╭─ Task input

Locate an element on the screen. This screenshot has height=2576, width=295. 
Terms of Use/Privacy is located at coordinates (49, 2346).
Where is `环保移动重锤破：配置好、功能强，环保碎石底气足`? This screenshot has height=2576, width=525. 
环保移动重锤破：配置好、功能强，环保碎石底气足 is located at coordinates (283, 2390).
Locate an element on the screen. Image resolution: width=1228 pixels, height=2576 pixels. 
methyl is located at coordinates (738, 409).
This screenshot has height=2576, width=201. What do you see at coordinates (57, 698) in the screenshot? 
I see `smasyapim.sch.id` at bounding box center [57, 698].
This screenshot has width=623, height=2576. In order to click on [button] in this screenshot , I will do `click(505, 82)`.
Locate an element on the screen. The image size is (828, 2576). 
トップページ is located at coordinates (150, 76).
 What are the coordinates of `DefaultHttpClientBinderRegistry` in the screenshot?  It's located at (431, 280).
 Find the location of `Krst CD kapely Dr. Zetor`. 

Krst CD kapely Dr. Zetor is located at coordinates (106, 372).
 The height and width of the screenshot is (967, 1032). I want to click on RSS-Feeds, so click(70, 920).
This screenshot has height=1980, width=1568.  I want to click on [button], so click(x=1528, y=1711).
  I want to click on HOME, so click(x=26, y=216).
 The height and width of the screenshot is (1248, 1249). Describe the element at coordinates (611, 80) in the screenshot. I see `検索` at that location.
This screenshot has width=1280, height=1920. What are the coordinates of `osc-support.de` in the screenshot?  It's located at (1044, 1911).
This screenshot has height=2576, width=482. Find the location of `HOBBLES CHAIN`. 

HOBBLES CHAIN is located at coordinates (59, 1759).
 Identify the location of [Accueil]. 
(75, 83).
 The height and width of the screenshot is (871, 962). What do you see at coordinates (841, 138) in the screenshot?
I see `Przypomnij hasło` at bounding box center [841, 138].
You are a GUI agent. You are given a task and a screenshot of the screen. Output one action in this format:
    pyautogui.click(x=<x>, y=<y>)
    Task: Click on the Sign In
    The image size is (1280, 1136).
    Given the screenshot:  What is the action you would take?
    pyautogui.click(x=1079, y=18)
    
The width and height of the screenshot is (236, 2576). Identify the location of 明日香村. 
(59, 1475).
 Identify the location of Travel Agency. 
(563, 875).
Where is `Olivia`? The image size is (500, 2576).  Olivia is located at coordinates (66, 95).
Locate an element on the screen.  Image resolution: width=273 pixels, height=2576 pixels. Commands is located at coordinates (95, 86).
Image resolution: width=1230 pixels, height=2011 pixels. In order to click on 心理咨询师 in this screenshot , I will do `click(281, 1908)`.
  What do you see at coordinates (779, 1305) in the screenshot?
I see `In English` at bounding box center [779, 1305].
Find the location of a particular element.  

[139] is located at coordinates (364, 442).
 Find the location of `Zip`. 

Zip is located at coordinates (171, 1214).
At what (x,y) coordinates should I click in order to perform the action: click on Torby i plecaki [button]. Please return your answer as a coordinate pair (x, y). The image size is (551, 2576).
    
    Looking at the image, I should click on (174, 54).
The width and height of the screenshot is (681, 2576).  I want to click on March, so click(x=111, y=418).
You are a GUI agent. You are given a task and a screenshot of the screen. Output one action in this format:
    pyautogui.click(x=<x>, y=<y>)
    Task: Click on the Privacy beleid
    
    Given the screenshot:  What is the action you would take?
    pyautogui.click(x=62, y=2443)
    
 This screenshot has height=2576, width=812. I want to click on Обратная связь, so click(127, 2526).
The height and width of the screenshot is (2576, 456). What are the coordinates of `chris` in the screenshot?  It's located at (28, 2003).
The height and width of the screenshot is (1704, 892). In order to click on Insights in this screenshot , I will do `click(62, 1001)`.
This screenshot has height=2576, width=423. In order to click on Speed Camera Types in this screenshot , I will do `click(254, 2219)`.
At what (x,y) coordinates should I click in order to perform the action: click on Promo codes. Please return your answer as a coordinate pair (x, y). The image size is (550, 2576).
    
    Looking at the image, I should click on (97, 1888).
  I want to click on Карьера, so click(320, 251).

╰─

Exercise directions:
This exercise needs each record retyped exactly as shown.

Exercise solution:
Locate an element on the screen. This screenshot has height=2576, width=295. 
Terms of Use/Privacy is located at coordinates (49, 2346).
Where is `环保移动重锤破：配置好、功能强，环保碎石底气足`? This screenshot has height=2576, width=525. 
环保移动重锤破：配置好、功能强，环保碎石底气足 is located at coordinates (283, 2390).
Locate an element on the screen. Image resolution: width=1228 pixels, height=2576 pixels. 
methyl is located at coordinates (738, 409).
This screenshot has height=2576, width=201. What do you see at coordinates (57, 698) in the screenshot? 
I see `smasyapim.sch.id` at bounding box center [57, 698].
This screenshot has width=623, height=2576. In order to click on [button] in this screenshot , I will do `click(505, 82)`.
Locate an element on the screen. The image size is (828, 2576). 
トップページ is located at coordinates (150, 76).
 What are the coordinates of `DefaultHttpClientBinderRegistry` in the screenshot?  It's located at (431, 280).
 Find the location of `Krst CD kapely Dr. Zetor`. 

Krst CD kapely Dr. Zetor is located at coordinates (106, 372).
 The height and width of the screenshot is (967, 1032). I want to click on RSS-Feeds, so click(70, 920).
This screenshot has height=1980, width=1568.  I want to click on [button], so click(x=1528, y=1711).
  I want to click on HOME, so click(x=26, y=216).
 The height and width of the screenshot is (1248, 1249). Describe the element at coordinates (611, 80) in the screenshot. I see `検索` at that location.
This screenshot has width=1280, height=1920. What are the coordinates of `osc-support.de` in the screenshot?  It's located at (1044, 1911).
This screenshot has height=2576, width=482. Find the location of `HOBBLES CHAIN`. 

HOBBLES CHAIN is located at coordinates (59, 1759).
 Identify the location of [Accueil]. 
(75, 83).
 The height and width of the screenshot is (871, 962). What do you see at coordinates (841, 138) in the screenshot?
I see `Przypomnij hasło` at bounding box center [841, 138].
You are a GUI agent. You are given a task and a screenshot of the screen. Output one action in this format:
    pyautogui.click(x=<x>, y=<y>)
    Task: Click on the Sign In
    The image size is (1280, 1136).
    Given the screenshot:  What is the action you would take?
    pyautogui.click(x=1079, y=18)
    
The width and height of the screenshot is (236, 2576). Identify the location of 明日香村. 
(59, 1475).
 Identify the location of Travel Agency. 
(563, 875).
Where is `Olivia`? The image size is (500, 2576).  Olivia is located at coordinates (66, 95).
Locate an element on the screen.  Image resolution: width=273 pixels, height=2576 pixels. Commands is located at coordinates (95, 86).
Image resolution: width=1230 pixels, height=2011 pixels. In order to click on 心理咨询师 in this screenshot , I will do `click(281, 1908)`.
  What do you see at coordinates (779, 1305) in the screenshot?
I see `In English` at bounding box center [779, 1305].
Find the location of a particular element.  

[139] is located at coordinates (364, 442).
 Find the location of `Zip`. 

Zip is located at coordinates (171, 1214).
At what (x,y) coordinates should I click in order to perform the action: click on Torby i plecaki [button]. Please return your answer as a coordinate pair (x, y). The image size is (551, 2576).
    
    Looking at the image, I should click on (174, 54).
The width and height of the screenshot is (681, 2576).  I want to click on March, so click(x=111, y=418).
You are a GUI agent. You are given a task and a screenshot of the screen. Output one action in this format:
    pyautogui.click(x=<x>, y=<y>)
    Task: Click on the Privacy beleid
    
    Given the screenshot:  What is the action you would take?
    pyautogui.click(x=62, y=2443)
    
 This screenshot has height=2576, width=812. I want to click on Обратная связь, so click(127, 2526).
The height and width of the screenshot is (2576, 456). What are the coordinates of `chris` in the screenshot?  It's located at (28, 2003).
The height and width of the screenshot is (1704, 892). In order to click on Insights in this screenshot , I will do `click(62, 1001)`.
This screenshot has height=2576, width=423. In order to click on Speed Camera Types in this screenshot , I will do `click(254, 2219)`.
At what (x,y) coordinates should I click in order to perform the action: click on Promo codes. Please return your answer as a coordinate pair (x, y). The image size is (550, 2576).
    
    Looking at the image, I should click on (97, 1888).
  I want to click on Карьера, so click(320, 251).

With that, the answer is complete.